5- Sin entrar en consideraciones de definición, ni de excesivo rigor, un microfascismo es todo fenómeno que declara la guerra a la vida en común, destruye las redes de cuidado y empatía, anula las identidades, borra los rostros, fragmenta las sociedades e impulsa la sociofobia (ver: https://www.rebelion.org/noticia.php?id=175197).
6- Una forma fenomenológica de resumir el punto anterior, con inspiración en la fórmula de Emmanuel Lévinas, es una expresión de doble reenvío: “No me mates. No me dejes morir en soledad”. El exterminio de lo común viene del deseo subvertido -aunque a veces sea bienintencionado-, que, sin embargo, acaba en pulsión de muerte, por acción u omisión, del otro o de la otra.

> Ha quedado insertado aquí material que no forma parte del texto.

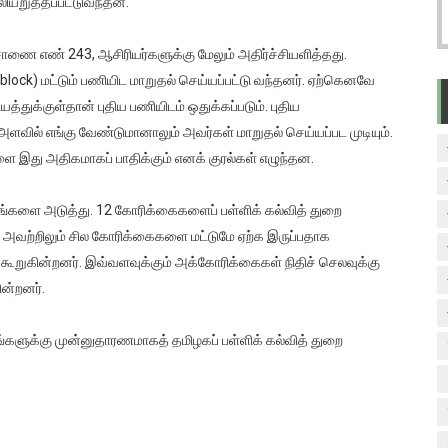
லியறுத்தப்பட்டுவந்தன.
ாணை எண் 243, ஆசிரியர்களுக்கு மேலும் அதிர்ச்சியளித்தது.
ck) மட்டும் பணியிட மாறுதல் செய்யப்பட்டு வந்தனர். ஏற்கெனவே
த்துக்குள்தான் புதிய பணியிடம் ஒதுக்கப்படும். புதிய
ில் எங்கு வேண்டுமானாலும் அவர்கள் மாறுதல் செய்யப்பட முடியும்.
 இது அதிகமாகப் பாதிக்கும் எனக் குரல்கள் எழுந்தன.
்களை அடுத்து. 12 கோரிக்கைகளைப் பள்ளிக் கல்வித் துறை
 அவற்றிலும் சில கோரிக்கைகளை மட்டுமே ஏற்க இருப்பதாக
கூறுகின்றனர். இவ்வளவுக்கும் அக்கோரிக்கைகள் நிதிச் செலவுக்கு
ின்றனர்.
்களுக்கு முன்னுதாரணமாகத் தமிழகப் பள்ளிக் கல்வித் துறை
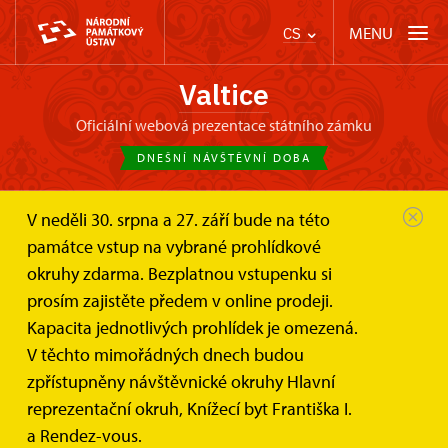
MENU
CS
Valtice
oficiální webová prezentace státního zámku
DNEŠNÍ NÁVŠTĚVNÍ DOBA
V neděli 30. srpna a 27. září bude na této
Zámek Valtice
Informace pro návštěvníky
památce vstup na vybrané prohlídkové
Text k základnímu okruhu
Text k okruhu II: Knížecí byt
okruhy zdarma. Bezplatnou vstupenku si
Text k Okruhu II: Knížecí byt
prosím zajistěte předem v online prodeji.
Kapacita jednotlivých prohlídek je omezená.
Stáhněte si text k okruhu II - Knížecí byt ve zvoleném
V těchto mimořádných dnech budou
jazyce
zpřístupněny návštěvnické okruhy Hlavní
reprezentační okruh, Knížecí byt Františka I.
Download the text to the
Main Palace
a Rendez-vous.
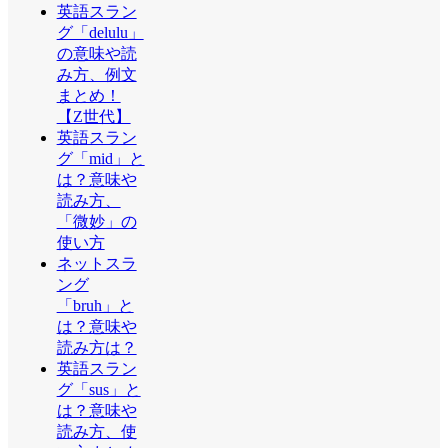
英語スラン
グ「delulu」
の意味や読
み方、例文
まとめ！
【Z世代】
英語スラン
グ「mid」と
は？意味や
読み方、
「微妙」の
使い方
ネットスラ
ング
「bruh」と
は？意味や
読み方は？
英語スラン
グ「sus」と
は？意味や
読み方、使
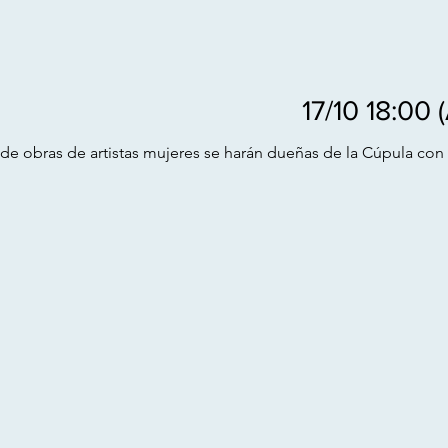
1
de obras de artistas mujeres se harán dueñas de la Cúpula con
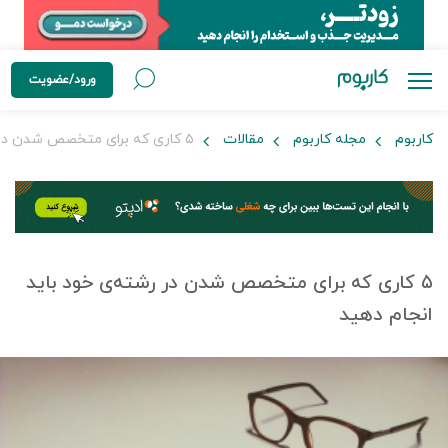
ورود/عضویت
کاربوم
مجله کاربوم
مقالات
۵ کاری که برای متخصص شدن در رشته‌ی خود باید انجام دهید
۵ کاری که برای متخصص شدن در رشته‌ی خود باید
انجام دهید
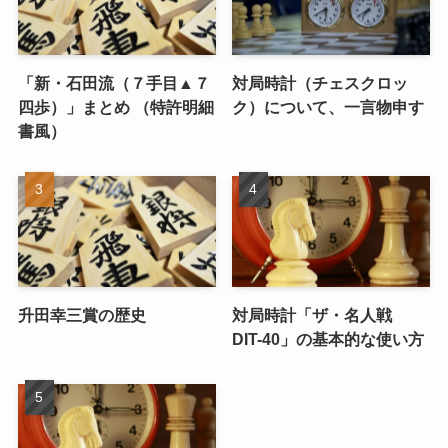
「新・石田流（７手目▲７
対局時計（チェスクロッ
四歩）」まとめ （特許明細
ク）について、一言物申す
書風）
升田幸三賞の歴史
対局時計「ザ・名人戦
DIT-40」の基本的な使い方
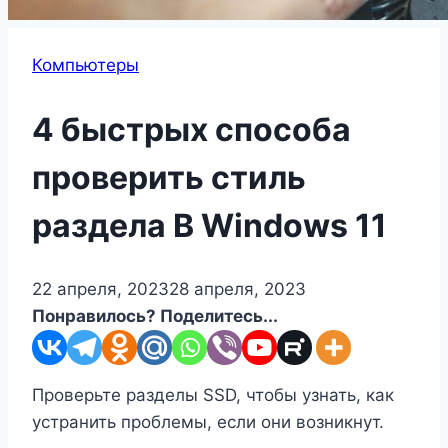
Компьютеры
4 быстрых способа
проверить стиль
раздела В Windows 11
22 апреля, 2023
28 апреля, 2023
Понравилось? Поделитесь...
Проверьте разделы SSD, чтобы узнать, как
устранить проблемы, если они возникнут.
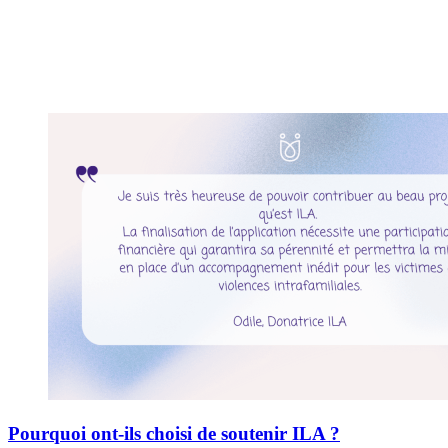
Pourquoi ont-ils choisi de soutenir ILA ?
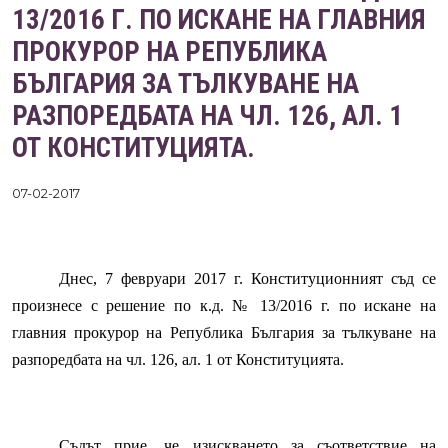
13/2016 Г. ПО ИСКАНЕ НА ГЛАВНИЯ
ПРОКУРОР НА РЕПУБЛИКА
БЪЛГАРИЯ ЗА ТЪЛКУВАНЕ НА
РАЗПОРЕДБАТА НА ЧЛ. 126, АЛ. 1
ОТ КОНСТИТУЦИЯТА.
07-02-2017
Днес, 7 февруари 2017 г. Конституционният съд се
произнесе с решение по к.д. № 13/2016 г. по искане на
главния прокурор на Република България за тълкуване на
разпоредбата на чл. 126, ал. 1 от Конституцията.
Съдът прие, че изискването за съответствие на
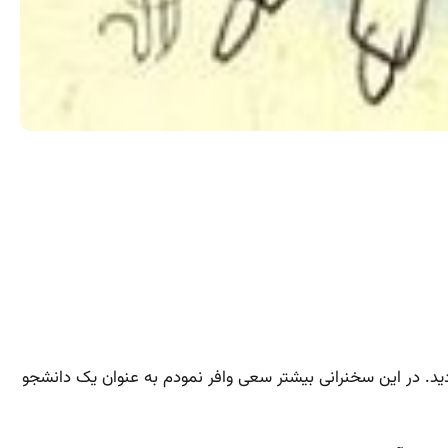
خ۱۳۹۵٫۸٫۵ در دفتر مرکزی حزب ندای ایرانیان ایراد گردید. در این سخنرانی بیشتر سعی وافر نمودم به عنوان یک دانشجو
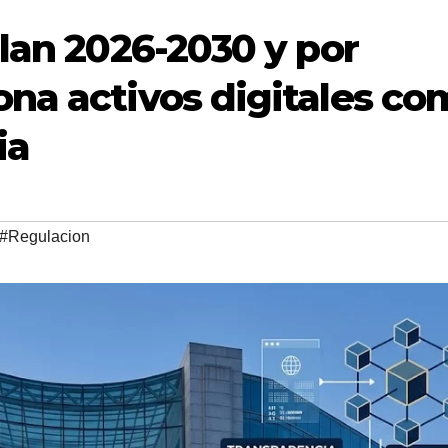
lan 2026-2030 y por
na activos digitales co
ria
#Regulacion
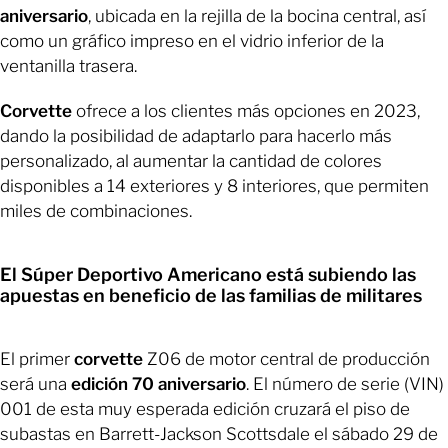
aniversario
, ubicada en la rejilla de la bocina central, así
como un gráfico impreso en el vidrio inferior de la
ventanilla trasera.
Corvette
ofrece a los clientes más opciones en 2023,
dando la posibilidad de adaptarlo para hacerlo más
personalizado, al aumentar la cantidad de colores
disponibles a 14 exteriores y 8 interiores, que permiten
miles de combinaciones.
El Súper Deportivo Americano está subiendo las
apuestas en beneficio de las familias de militares
El primer
corvette
Z06 de motor central de producción
será una
edición 70 aniversario
. El número de serie (VIN)
001 de esta muy esperada edición cruzará el piso de
subastas en Barrett-Jackson Scottsdale el sábado 29 de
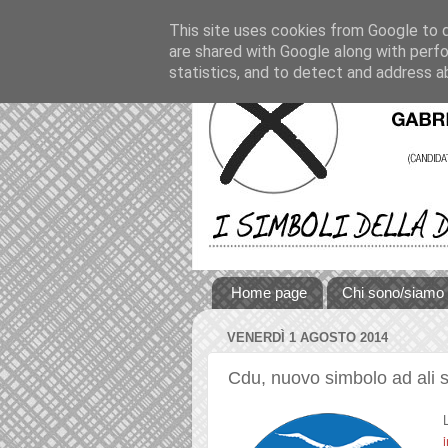
This site uses cookies from Google to de
are shared with Google along with perfo
statistics, and to detect and address a
Home page
Chi sono/siamo
VENERDÌ 1 AGOSTO 2014
Cdu, nuovo simbolo ad ali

7- Me cuesta entender que muchos varones no vean el peligro del machismo como un fascismo contemporáneo (aquí no me refiero directamente al autor del comentario anterior). Que las mujeres por la noche al pasear tengan miedo de los hombres denota que hay un miedo a una violencia masculina omnipresente. Esta misma violencia es la que explota luego en las guerras y no es casual que los ejércitos sean un ejemplo de machismo dominante, tanto en su lenguaje como en su “virilidad”. La violación siempre ha sido un arma de terror y de guerra.
6- Por último, y para no extenderme. Todas esas ausencias, todos esos olvidos y todos esos silencios que intento aglutinar en la figura de los microfascismos (con sus mofas, sus escarnios y sus risas) han llegado a alimentar auténticas guerras civiles. Pongo una cita, para resumirlo con dos casos reales históricos:
“Encima se burlaron y se rieron en el exterminio. Ocurrió con muchas jóvenes y adolescentes, como la violación repetida y el posterior asesinato de Maravillas Lamberto, con 14 años, quien tuvo que presenciar primero la muerte de su padre y cuyo cuerpo desnudo fue descubierto por el olor y por los perros que ya habían empezado a desgarrar sus piernas. O como sucedió con María Camino Oscoz, la maestra comunista de 26 años, desaparecida en alguna sima de Urbasa, después de que los falangistas de Pamplona la detuvieran y la obligaran a beber un palmero de aceite de ricino, a carcajadas, y la pasearan, mofándose de sus escurribandas, ‘para gozo de transeúntes que ríen y aplauden la hombrada de los héroes del día’” (las citas las saco del artículo “Guerra, terror y escarmiento”: https://www.rebelion.org/noticia.php?id=170787).
Acabo con agradecimiento: doy las gracias a la revista Nativa y a Jordi por la publicación del artículo, a Luis Soravilla por su atento comentario y a todas las personas que han leído el artículo, con independencia de su visión al respecto. Gracias, de verdad. Con los mejores deseos y sentido común,
Ignazio Aiestaran / Ignacio Ayestarán
Gracias Ignazio por el excelente artículo y por el comentario, y por recordar que el machismo es un fascismo.
Gracias por tantas atenciones. Uno aprende mucho y se lo pasa muy bien discutiendo (en el buen sentido del término).
Aunque un servidor limite el término “fascista” a cierta tipología de totalitarismo, es muy cierto que no surge espontáneamente, sino que se alimenta de una corrupción social, su caldo de cultivo. Ignazio llama “microfascismos” a las manifestaciones de esta corrupción; yo, no. Porque no todos los totalitarismos son “fascistas”, por ejemplo. Pero ¡calma! Estamos de acuerdo en lo esencial. Se llamen “microfascismos” o se llamen como se quiera, duele verlos a nuestro alrededor.
Repito, muchas gracias.
Reflexión nocturna: el microfascismo que ignora a la persona de al lado y que se prolonga hasta la fosa común del Mediterráneo (desde 1988 hasta 2013, más de 19.000 personas han muerto ahogadas), pasando por las alambradas de Ceuta y Melilla hasta Lampedusa.